Y nuevamente volvieron a reír.
- Hablando seriamente, Loli, ¿qué ideas tienes de hacer?
- Una vez que nazca el niño y cuando ya pueda estar más o menos libre,
quisiera volver a mis actuaciones. Si una vez conseguí triunfar y mi
ausencia no se ha debido a ningún fracaso sino a las circunstancias, no
veo razón para que no me vaya bien de nuevo.
- Ya no contarás con el apoyo de tu protector... -. Advirtió él.
- Antes de conocerle ya actuaba. Claro que no de la misma manera.
- Imagino que habrás tenido que transigir por muchas cosas, ¿no?
- Más de las que tú piensas, pero nunca me ha faltado trabajo. Los
hombres, en eso sois como niños. Una sonrisa, un cuerpo bonito y una
promesa encubierta y perdéis la cabeza. Parecéis tontos...
- ¡Mujer! ¡Gracias por la parte que me toca, no te fastidia! -.
Esteban rió ante las palabras de Loli y aprovechó la ocasión para
acariciarle la mejilla. -. Nos has puesto a parir en un momento.
- Es que es la verdad. No sabes tú cómo se vuelve de loco un tío en
cuanto ve un trozo de muslo bien prieto.
- Sí, sí lo sé. Hay quienes se trastornan y ya pierden la conciencia
de lo que hacen. Olvidan que son profesionales y se dejan deslumbrar,
contratando lo que sea con tal de satisfacer un impulso. Yo no soy de
esos. Y bien que me gustas, preciosa.
- Por eso accedí a tratar directamente contigo, cariño. Que luego haya
sucedido lo que ha sucedido no tiene nada que ver...

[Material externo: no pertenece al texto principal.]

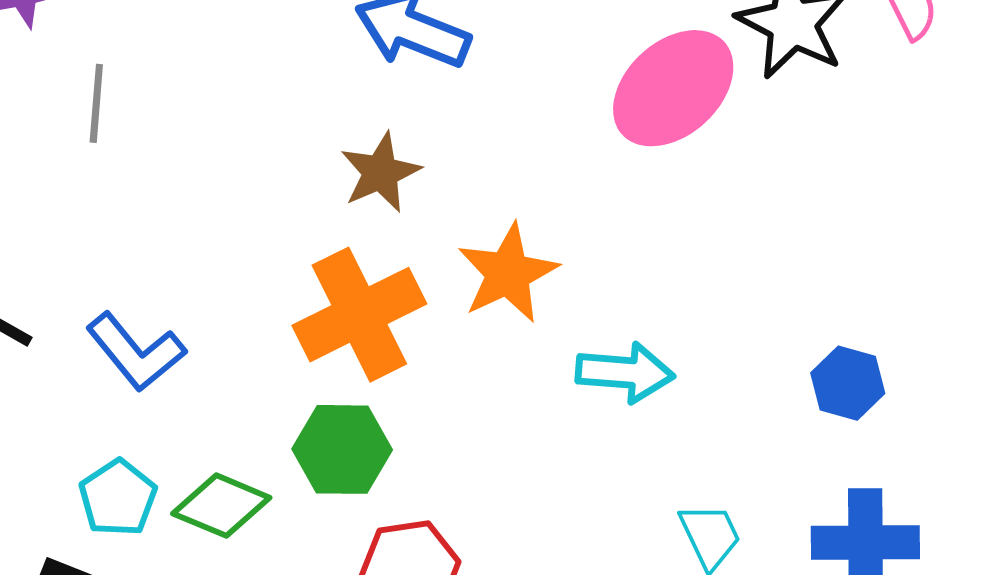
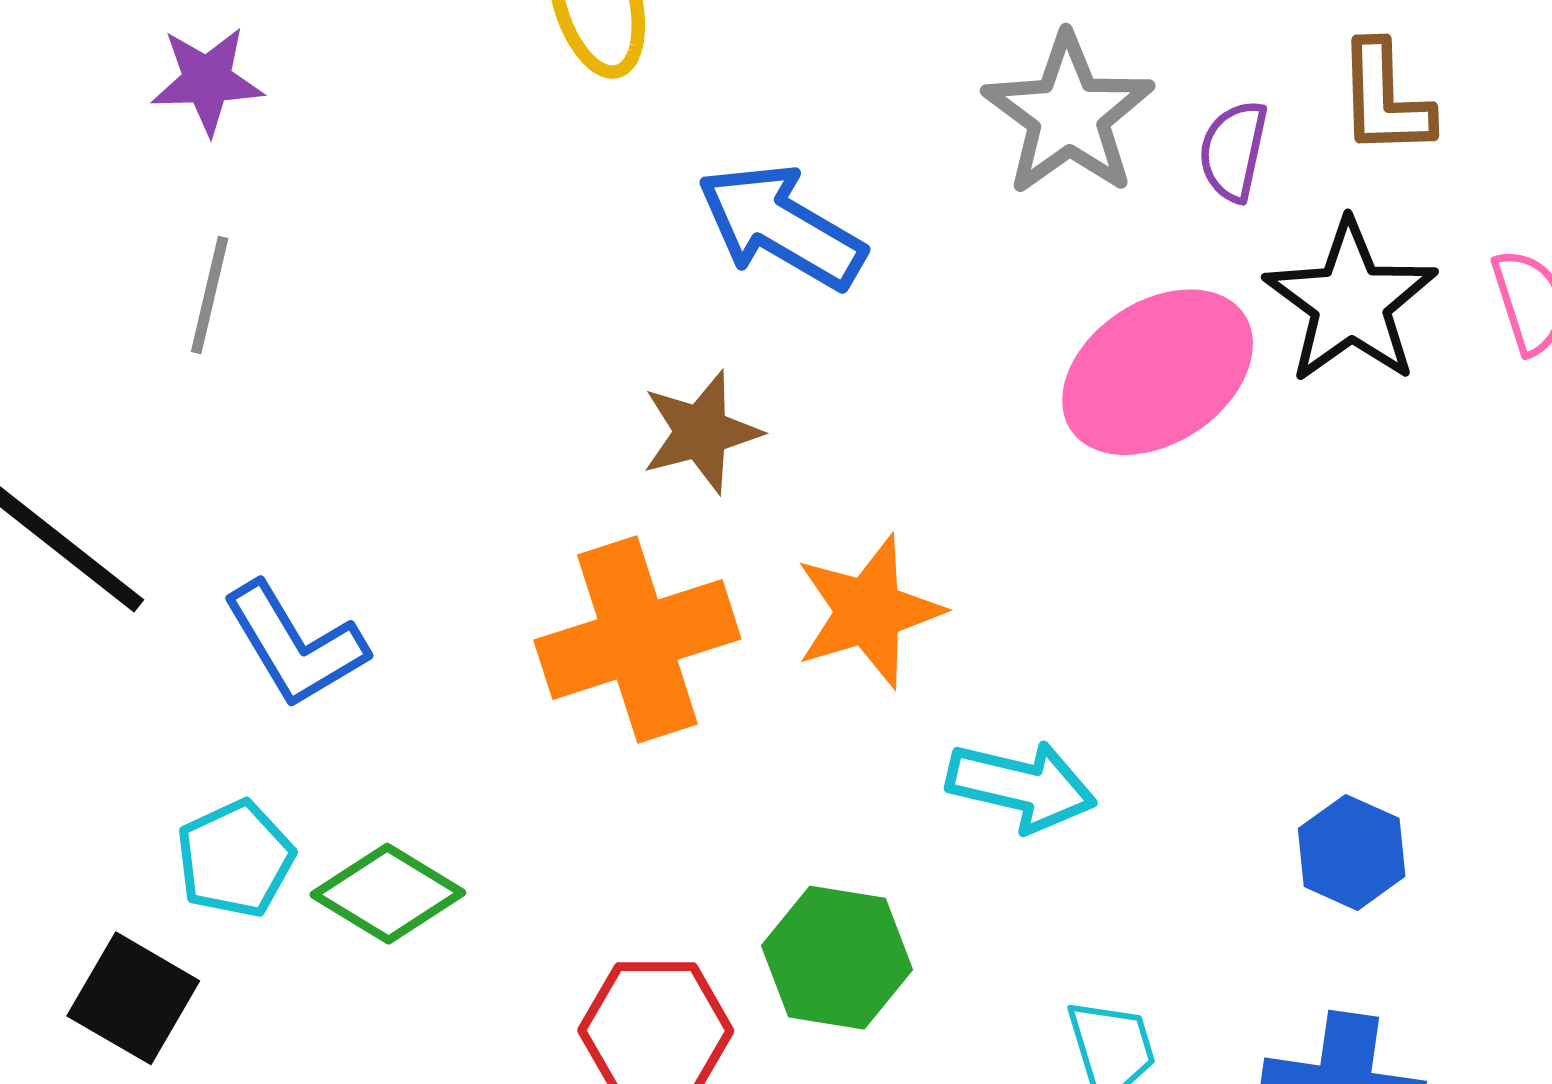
gray line: (96, 103) -> (210, 295), moved
green hexagon: (342, 449) -> (837, 958), moved

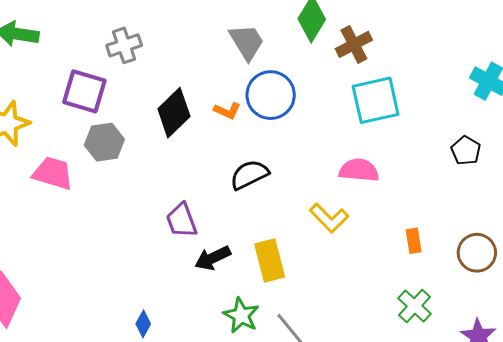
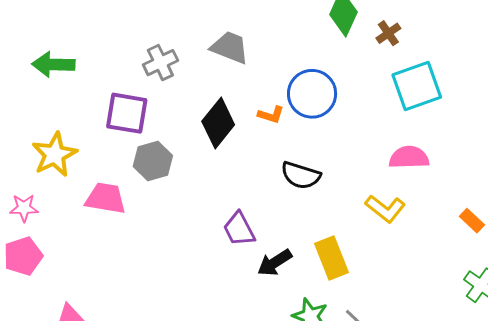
gray trapezoid: (247, 42) -> (230, 47), moved, turned -30
brown cross: (354, 44) -> (388, 33), size x0.7
black semicircle: (249, 175) -> (301, 175), turned -129
orange rectangle: (414, 241) -> (472, 221), turned -30

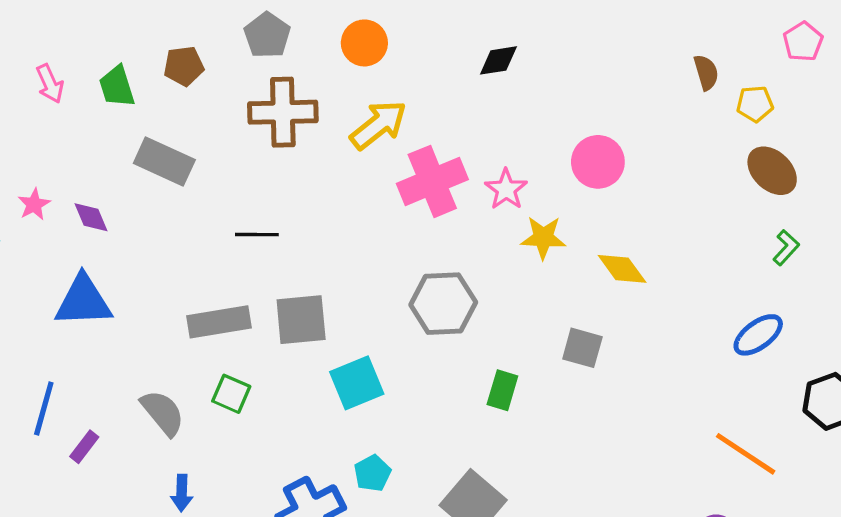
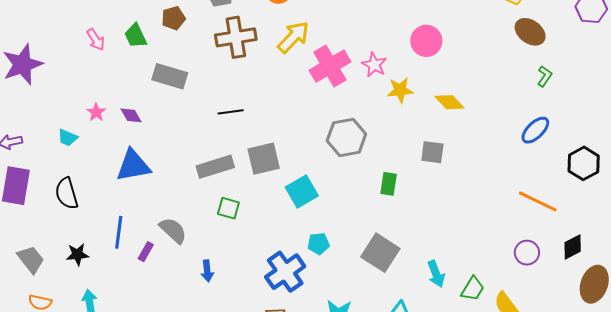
gray semicircle: (163, 413) -> (173, 230), moved
cyan pentagon: (372, 473) -> (318, 244), turned 30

Y Loli se fundió en un beso con él.
Tras de esta charla, Esteban se tuvo que ir a su bufete y ella se quedó
sentada en un silloncito que dominaba la angosta calle. Poca gente
había a aquellas horas. El negocio que predominaba allí era más bien
de horarios vespertinos y nocturnos. La gente, por la mañana no
acostumbra a irse a echar una cana al aire, aunque nunca faltase más de
uno que lo hacía. Pero en aquellos instantes la tranquilidad reinaba en
el ambiente.
Loli dejó correr su imaginación. Si se iba de aquel sitio, tal y como
había acordado, tenía dos opciones: O irse a vivir con sus padres o
vivir ella sola. Y para eso, teniendo dinero como lo tenía, lo mejor
que podía hacer era invertir parte de él en un piso. Lo de vivir de
alquiler, como era costumbre en aquellos tiempos, se estaba pasando de
moda. Ahora la gente se compraba sus casas. Si ella disponía de un
dinero que le permitía hacerlo, era lo que debía de hacer. Así
tendría siempre un sitio suyo, donde podría hacer lo que quisiera sin
tener que darle cuentas a nadie. Y sabía, por lo que le habían dicho
unos y otros, que las viviendas se revalorizaban. Además, no tenía por
qué meter todo el dinero en ella. Tenía de sobra para adquirirla y
vivir con el resto una temporada mientras comenzaba a trabajar, que
tampoco sería mucho tiempo.
Mientras tanto, se ocuparía de que a sus padres no les faltara lo
indispensable. Aunque Manuel se bastaba para llevar la casa por sí
mismo. Pero ella no deseaba que la situación de deterioro continuo
siguiese manteniéndose mucho tiempo. Iba a terminar con los nervios de
su padre. Y su hermano no se vería obligado a tomar aquella decisión
que le había dicho y que tampoco a ella, como al padre, le gustaba.
- Es preferible que estudie. Si no vale para hacer una carrera, que
aprenda un buen oficio. Pero necesita algo que le aparte de aquel
ambiente. -. Se dijo.
Y pensando en éstas y en otras cosas se le fue transcurriendo la
mañana. En el cofre del dinero y las alhajas ya descansaba el millón
de pesetas que había conseguido. Aquello sí era dinero y tenía que
saber utilizarlo.
- De momento, he ganado un buen amigo. Este Esteban es un hombre que,
aparte de ser un formidable amante, puede serme muy útil. Tiene
relaciones, sabe enfocar los asuntos y habla muy objetivamente. Siempre
será bueno tenerle como aliado.
Y es que Loli ya iba aprendiendo, a fuerza de palos, que en esta vida
hay que estar al amparo de los poderosos si quieres que las cosas rueden
como uno desea.
Durante los siguientes días, volvió a ver a Esteban algunas veces.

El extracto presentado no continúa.